ちょっときつめの関西弁で表現すれば、「いつまでもなにを眠たいこと言うとんねん!」とでも唾棄されるだろうこのようなニュースを前に、私たち『NO NUKES voice』編集部は改めて、原発が避けがたく有する「非経済性」のみならず「非人道性」に憤激を抑えることができない。

“原発いらない福島の女たち”の黒田節子さん(2016年7月伊方にて大宮浩平撮影)

◆正邪、善悪、犯人と被害者がひっくり返った現状が許せるか?

福島の事故現地に住む、あるいは避難した人びとが、相応に救済されるのであれば「1人3万3000円余り」の税金投入に異議を唱える気はない。でも全くそのようにはならず、被害者は切り捨て、復旧作業に携わる労働者からは多重請負による苛烈な搾取。

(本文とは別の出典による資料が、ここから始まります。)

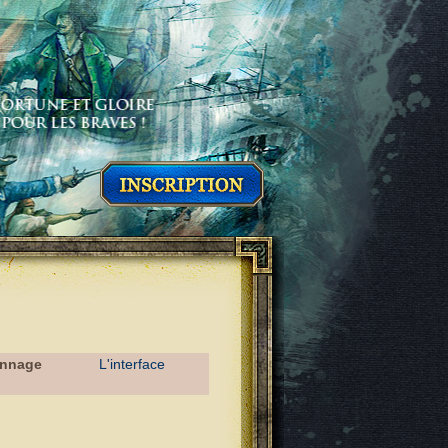
onnage
L'interface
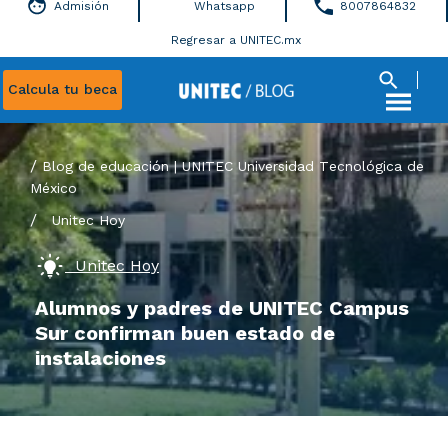
Admisión
Whatsapp
8007864832
Regresar a UNITEC.mx
Calcula tu beca
Blog de educación | UNITEC Universidad Tecnológica de
México
/
Unitec Hoy
Unitec Hoy
Alumnos y padres de UNITEC Campus
Sur confirman buen estado de
instalaciones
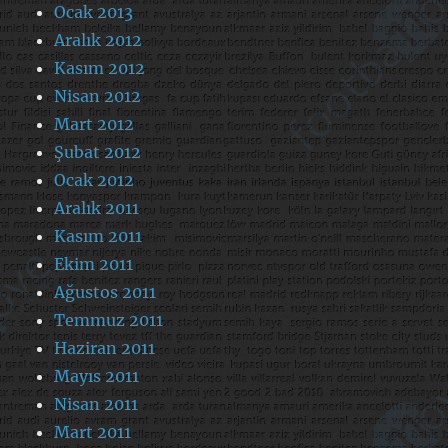
Ocak 2013
Aralık 2012
Kasım 2012
Nisan 2012
Mart 2012
Şubat 2012
Ocak 2012
Aralık 2011
Kasım 2011
Ekim 2011
Ağustos 2011
Temmuz 2011
Haziran 2011
Mayıs 2011
Nisan 2011
Mart 2011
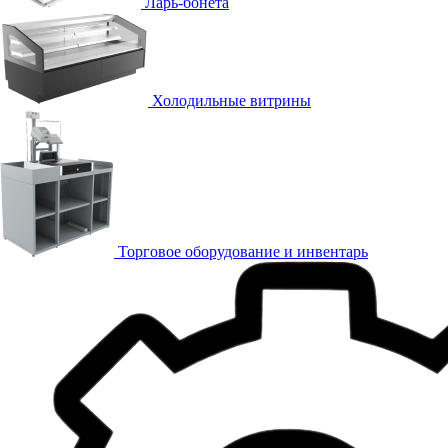
Ларь-бонета
Холодильные витрины
Торговое оборудование и инвентарь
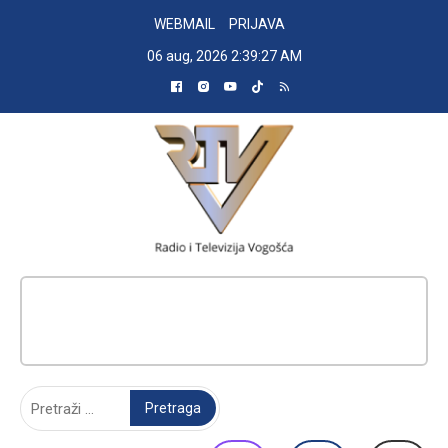
Skip
WEBMAIL
PRIJAVA
to
06 aug, 2026
2:39:28 AM
content
RADIO TELEVIZIJA VOGOŠĆA
Pretraga:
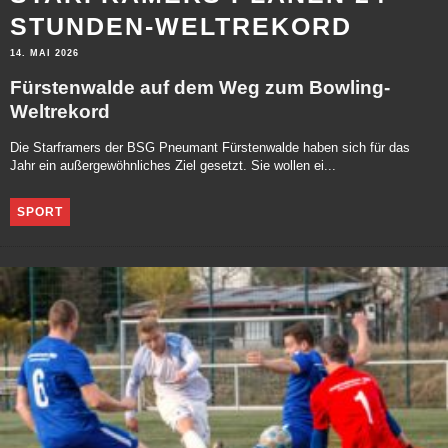
STUNDEN-WELTREKORD
14. MAI 2026
Fürstenwalde auf dem Weg zum Bowling-
Weltrekord
Die Starframers der BSG Pneumant Fürstenwalde haben sich für das
Jahr ein außergewöhnliches Ziel gesetzt. Sie wollen ei...
SPORT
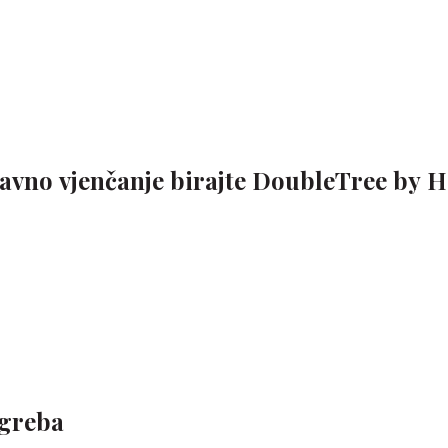
avno vjenčanje birajte DoubleTree by H
agreba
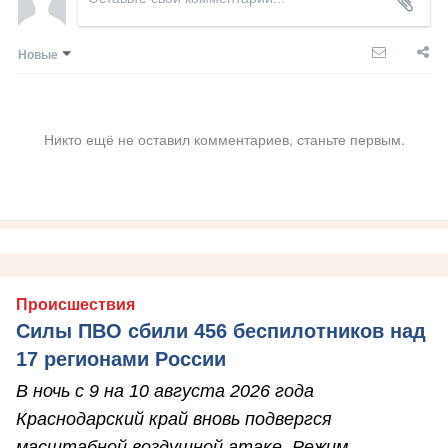
Новые
Никто ещё не оставил комментариев, станьте первым.
Происшествия
Силы ПВО сбили 456 беспилотников над
17 регионами России
В ночь с 9 на 10 августа 2026 года
Краснодарский край вновь подвергся
масштабной воздушной атаке. Режим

そしてあろうことか、事故を起こした東京電力が「黒字」を計上し、社員には高額なボーナスまで支給されている。どういうことなんだ。正邪、善悪、犯人と被害者がまるっきりひっくり返ったこの状態をあたかも、当然の図を見るように眺める為政者や東京電力の眼差しが、奇異でならない、許せないのだ。

座り込みを続ける斉間淳子さん。亡夫・斉間満さんは“原発の来た町”の著者として知られる(2016年7月伊方にて大宮浩平撮影)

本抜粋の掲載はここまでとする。